● What you need to do: Reproduce the records below in full and without edits, omitting images.

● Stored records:
^^^^
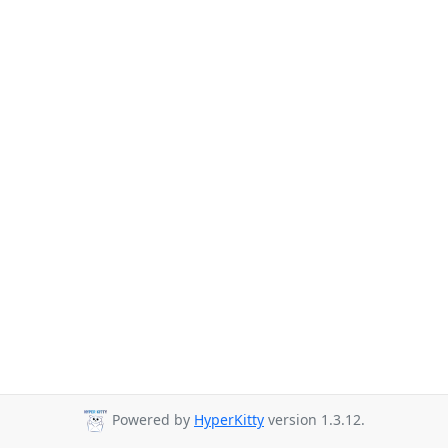
Powered by
HyperKitty
version 1.3.12.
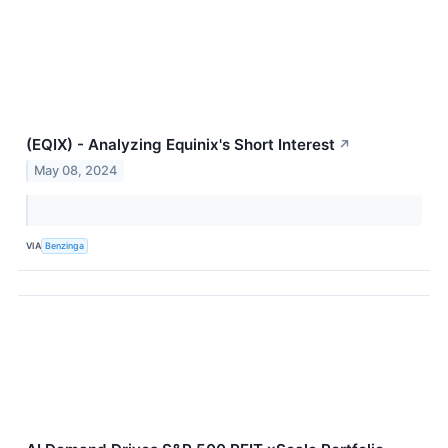
(EQIX) - Analyzing Equinix's Short Interest
↗
May 08, 2024
VIA
Benzinga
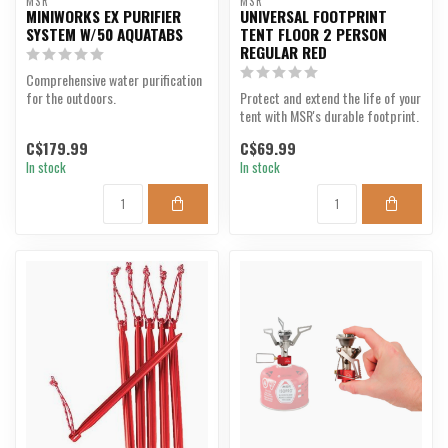
MSR
MSR
MINIWORKS EX PURIFIER
UNIVERSAL FOOTPRINT
SYSTEM W/50 AQUATABS
TENT FLOOR 2 PERSON
REGULAR RED
Comprehensive water purification
for the outdoors.
Protect and extend the life of your
tent with MSR's durable footprint.
C$179.99
C$69.99
In stock
In stock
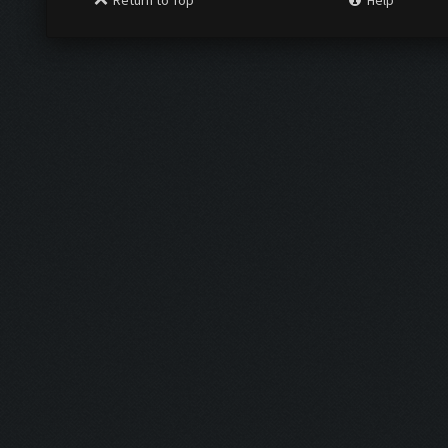
Return to Top
Help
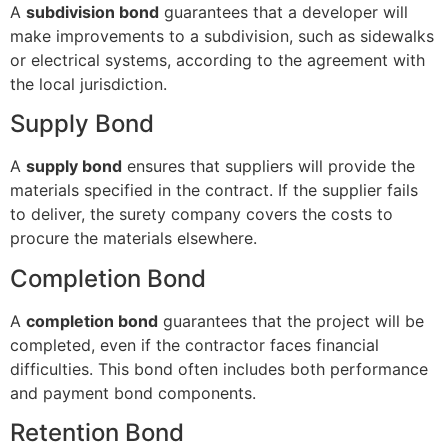
A
subdivision bond
guarantees that a developer will
make improvements to a subdivision, such as sidewalks
or electrical systems, according to the agreement with
the local jurisdiction.
Supply Bond
A
supply bond
ensures that suppliers will provide the
materials specified in the contract. If the supplier fails
to deliver, the surety company covers the costs to
procure the materials elsewhere.
Completion Bond
A
completion bond
guarantees that the project will be
completed, even if the contractor faces financial
difficulties. This bond often includes both performance
and payment bond components.
Retention Bond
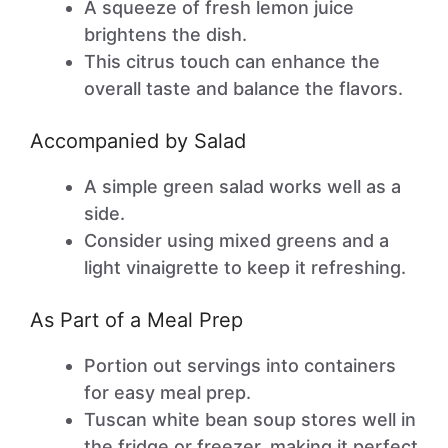
A squeeze of fresh lemon juice
brightens the dish.
This citrus touch can enhance the
overall taste and balance the flavors.
Accompanied by Salad
A simple green salad works well as a
side.
Consider using mixed greens and a
light vinaigrette to keep it refreshing.
As Part of a Meal Prep
Portion out servings into containers
for easy meal prep.
Tuscan white bean soup stores well in
the fridge or freezer, making it perfect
^^^^
● Result of this task:
Powered by
HyperKitty
version 1.3.12.
(EQIX) - Analyzing Equinix's Short Interest
↗
May 08, 2024
VIA
Benzinga
MSR
MSR
MINIWORKS EX PURIFIER
UNIVERSAL FOOTPRINT
SYSTEM W/50 AQUATABS
TENT FLOOR 2 PERSON
REGULAR RED
Comprehensive water purification
for the outdoors.
Protect and extend the life of your
tent with MSR's durable footprint.
C$179.99
C$69.99
In stock
In stock
Return to Top
Help
A
subdivision bond
guarantees that a developer will
make improvements to a subdivision, such as sidewalks
or electrical systems, according to the agreement with
the local jurisdiction.
Supply Bond
A
supply bond
ensures that suppliers will provide the
materials specified in the contract. If the supplier fails
to deliver, the surety company covers the costs to
procure the materials elsewhere.
Completion Bond
A
completion bond
guarantees that the project will be
completed, even if the contractor faces financial
difficulties. This bond often includes both performance
and payment bond components.
Retention Bond
A squeeze of fresh lemon juice
brightens the dish.
This citrus touch can enhance the
overall taste and balance the flavors.
Accompanied by Salad
A simple green salad works well as a
side.
Consider using mixed greens and a
light vinaigrette to keep it refreshing.
As Part of a Meal Prep
Portion out servings into containers
for easy meal prep.
Tuscan white bean soup stores well in
the fridge or freezer, making it perfect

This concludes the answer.